### DIRECTIONS FOR THIS TASK
Given the records below, the lines starting at the line with "スがある中で最上位ではないコースに所属しています。" and ending at the line with "clatura dada a" should be output exactly, both end lines kept and pictures left out.

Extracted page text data
_ _ _

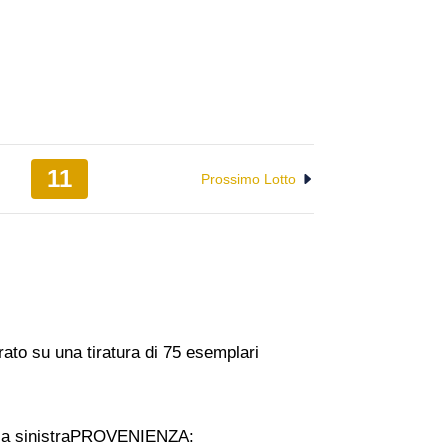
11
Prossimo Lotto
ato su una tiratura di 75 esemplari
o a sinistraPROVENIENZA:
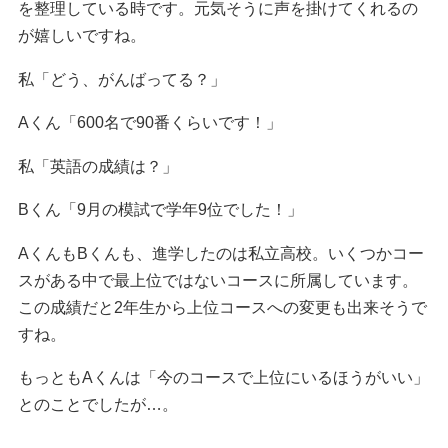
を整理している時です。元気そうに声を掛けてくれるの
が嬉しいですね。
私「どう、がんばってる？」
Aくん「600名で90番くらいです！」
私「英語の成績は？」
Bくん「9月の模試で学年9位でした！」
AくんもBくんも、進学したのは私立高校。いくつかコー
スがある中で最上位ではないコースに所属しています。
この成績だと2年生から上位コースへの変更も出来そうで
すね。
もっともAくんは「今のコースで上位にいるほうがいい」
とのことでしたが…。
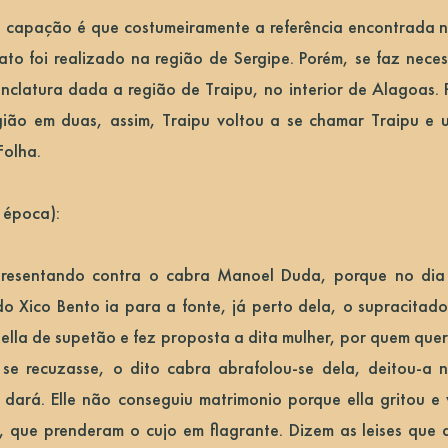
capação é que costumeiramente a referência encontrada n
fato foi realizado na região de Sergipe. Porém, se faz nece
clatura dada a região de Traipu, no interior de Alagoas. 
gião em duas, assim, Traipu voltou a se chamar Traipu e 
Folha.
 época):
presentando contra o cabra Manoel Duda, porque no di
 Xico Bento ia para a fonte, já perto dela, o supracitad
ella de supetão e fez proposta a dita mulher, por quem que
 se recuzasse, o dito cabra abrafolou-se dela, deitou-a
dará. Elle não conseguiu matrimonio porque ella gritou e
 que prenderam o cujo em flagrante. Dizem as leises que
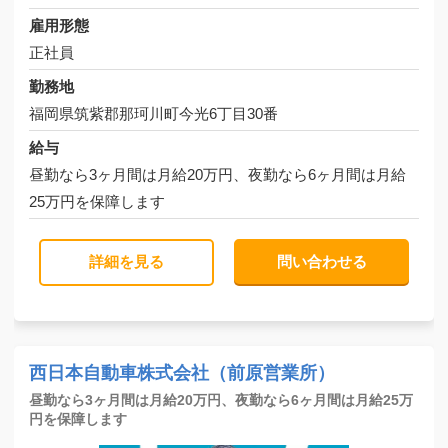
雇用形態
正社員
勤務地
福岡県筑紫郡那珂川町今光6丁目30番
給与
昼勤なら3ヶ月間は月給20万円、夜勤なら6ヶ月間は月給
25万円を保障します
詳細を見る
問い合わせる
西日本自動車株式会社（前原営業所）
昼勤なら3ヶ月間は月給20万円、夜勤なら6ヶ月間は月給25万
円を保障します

_ _ _

### YOUR SOLUTION
スがある中で最上位ではないコースに所属しています。
この成績だと2年生から上位コースへの変更も出来そうで
すね。
もっともAくんは「今のコースで上位にいるほうがいい」
とのことでしたが…。
capação é que costumeiramente a referência encontrada n
fato foi realizado na região de Sergipe. Porém, se faz nece
clatura dada a região de Traipu, no interior de Alagoas. 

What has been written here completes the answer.